Le retrait des États-Unis du nord-est de la Syrie n’a toujours pas lieu.

 

Hier, lors d’un entretien avec le président de la CBS, Trump a de nouveau déclaré que les troupes allaient partir, mais le Pentagone fait tout le contraire de se retirer.

Les forces de État islamique situées au nord de l’Euphrate ne tiennent plus qu’environ 4 kilomètres carrés de terrain près de la frontière avec l’Irak.

 

Les quelques centaines de combattants d’EI encore en vie pourraient être tués en un jour ou deux, ce qui serait alors le bon moment pour les États-Unis de partir, comme l’a annoncé le président Trump il y a deux mois.

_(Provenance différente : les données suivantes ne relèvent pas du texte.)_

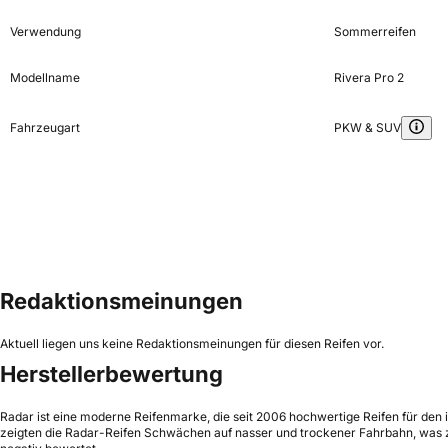
Verwendung
Sommerreifen
Modellname
Rivera Pro 2
Fahrzeugart
PKW & SUV
Redaktionsmeinungen
Aktuell liegen uns keine Redaktionsmeinungen für diesen Reifen vor.
Herstellerbewertung
Radar ist eine moderne Reifenmarke, die seit 2006 hochwertige Reifen für den i
zeigten die Radar-Reifen Schwächen auf nasser und trockener Fahrbahn, was zu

Mais l’armée américaine ne cesse d’augmenter ses effectifs et ses approvisionnements dans la région.

Au cours des deux derniers mois, le nombre de soldats américains dans le nord-est de la Syrie a augmenté de près de 50%.

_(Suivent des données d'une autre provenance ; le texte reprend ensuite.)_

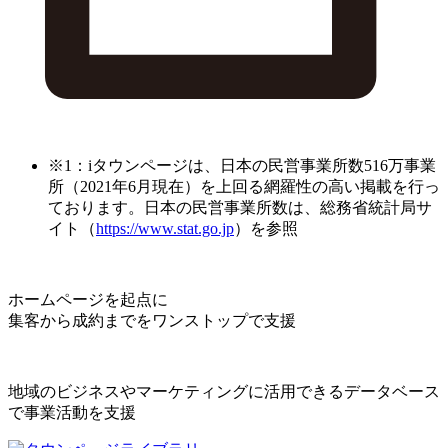
※1：iタウンページは、日本の民営事業所数516万事業
所（2021年6月現在）を上回る網羅性の高い掲載を行っ
ております。日本の民営事業所数は、総務省統計局サ
イト（
https://www.stat.go.jp
）を参照
ホームページを起点に
集客から成約までをワンストップで支援
地域のビジネスやマーケティングに活用できるデータベース
で事業活動を支援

Au lieu des 2 000 soldats officiellement reconnus, il y a maintenant au moins 3 000 soldats américains dans le nord-est de la Syrie.

De nouvelles armes et de nouveaux équipements arrivent chaque jour.

De plus, selon les rapports de l’Observatoire syrien, les États-Unis introduisent un nombre important de missiles antichars TOW et de mitrailleuses lourdes, même s’il n’y a plus d’utilité apparente pour ces engins :

Les Forces de la coalition internationale ont apporté des quantités de missiles thermiques anti-blindés dans leurs bases à l’est de la région de l’Euphrate au cours de la période récente, ainsi que des quantités de mitrailleuses connues sous le nom de « DShK », et des sources fiables ont confirmé à l’Observatoire syrien que la portée de ces missiles est d’environ 6 km, mais les raisons de l’introduction de ces armes ne sont pas connues, d’autant plus que l’organisation État Islamique, acculée dans sa dernière poche sur la rive orientale de l’Euphrate, n’est plus loin d’être anéantie…

 

L’Observatoire syrien a enregistré, entre la décision du président américain de se retirer jusqu’au 3 février 2019, l’entrée d’au moins 1130 camions, transportant du matériel, des munitions, des armes, du matériel militaire et logistique aux bases de la Coalition internationale situées à l’est de l’Euphrate…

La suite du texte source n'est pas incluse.